Perfect t-embeddings of uniformly weighted Aztec diamonds and tower graphs
Tomas Berggren, Matthew Nicoletti, Marianna Russkikh

TL;DR
This paper develops perfect t-embeddings for uniformly weighted Aztec diamonds and tower graphs, proving their convergence to Gaussian free field fluctuations and confirming theoretical predictions with explicit integral formulas.
Contribution
It introduces new perfect t-embeddings for Aztec diamonds and tower graphs, and demonstrates their role in analyzing height fluctuation convergence to Gaussian free fields.
Findings
Proved convergence of height fluctuations to Gaussian free field
Derived explicit integral formulas for perfect t-embeddings
Established a transformation linking tower graph fluctuations to Aztec diamond fluctuations
Abstract
In this work we study a sequence of perfect t-embeddings of uniformly weighted Aztec diamonds.

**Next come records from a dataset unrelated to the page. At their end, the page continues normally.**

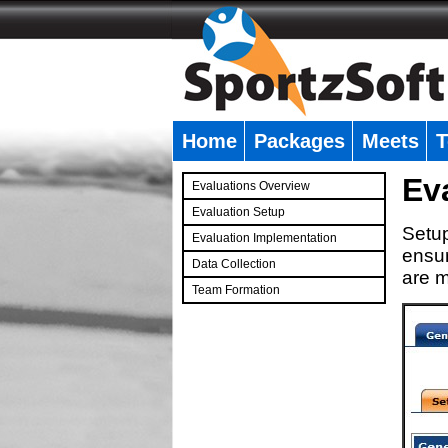
Home
Packages
Meets
T
�
Ev
Evaluations Overview
Evaluation Setup
Setup
Evaluation Implementation
ensur
Data Collection
are m
Team Formation
�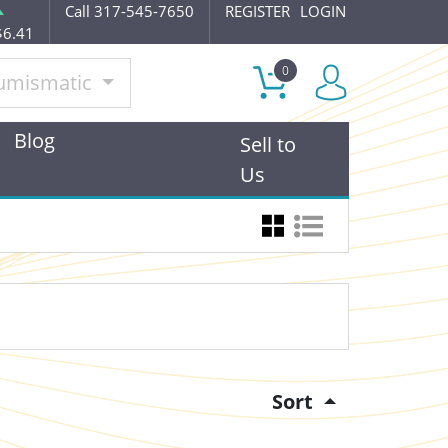
Call 317-545-7650
REGISTER
LOGIN
$6.41
0
umismatic
Blog
Sell to
Us
Sort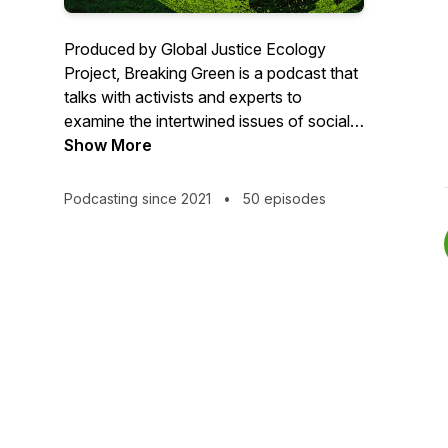
Produced by Global Justice Ecology
Project, Breaking Green is a podcast that
talks with activists and experts to
examine the intertwined issues of social,
ecological and economic injustice.
Show More
Breaking Green also explores some of
the more outrageous proposals to
Podcasting since 2021
•
50 episodes
address climate and environmental crises
that are falsely being sold as green.
But we can't do it without you! We
accept no corporate sponsors, and rely
on people like you to make Breaking
Green possible.
If you'd like to donate, text GIVE to 716-
257-4187 or donate online at: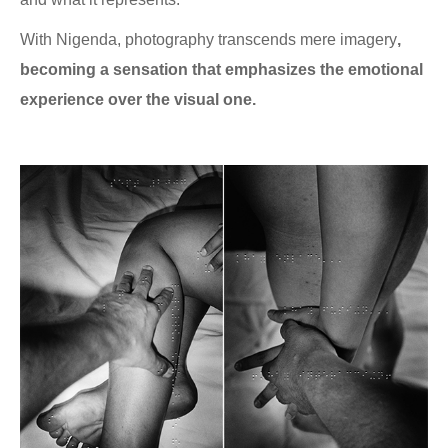
With Nigenda, photography transcends mere imagery
,
becoming a sensation that emphasizes the emotional
experience over the visual one.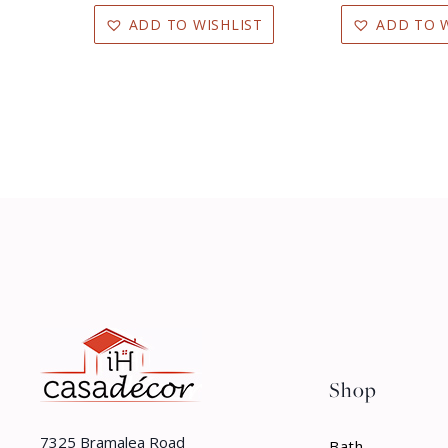
ADD TO WISHLIST
ADD TO W
Shop
7325 Bramalea Road
Bath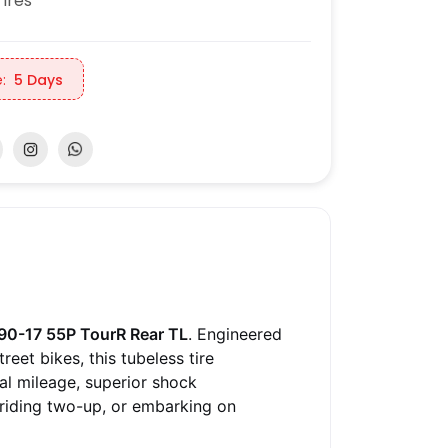
ires
:
5 Days
90-17 55P TourR Rear TL
. Engineered
eet bikes, this tubeless tire
al mileage, superior shock
 riding two-up, or embarking on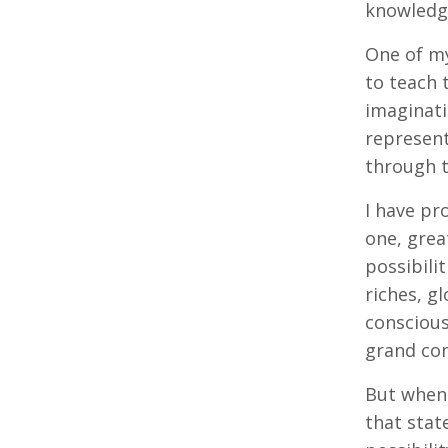
knowledg
One of my
to teach 
imaginati
represent
through t
I have pr
one, grea
possibilit
riches, g
conscious
grand con
But when 
that stat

We show that these perfect t-embeddings can be used to prove convergence of gradients of height fluctuations to those of the Gaussian free field. In particular we provide a first proof of the existence of a model satisfying all conditions of the main theorem of arXiv:2109.06272. This confirms the prediction of arXiv:2002.07540. An important part of our proof is to exhibit exact integral formulas for perfect t-embeddings of uniformly weighted Aztec diamonds. In addition, we construct and analyze perfect t-embeddings of another sequence of uniformly weighted finite graphs called tower graphs. Although we do not check all technical assumptions of the mentioned theorem for these graphs, we use perfect t-embeddings to derive a simple transformation which identifies height fluctuations on the…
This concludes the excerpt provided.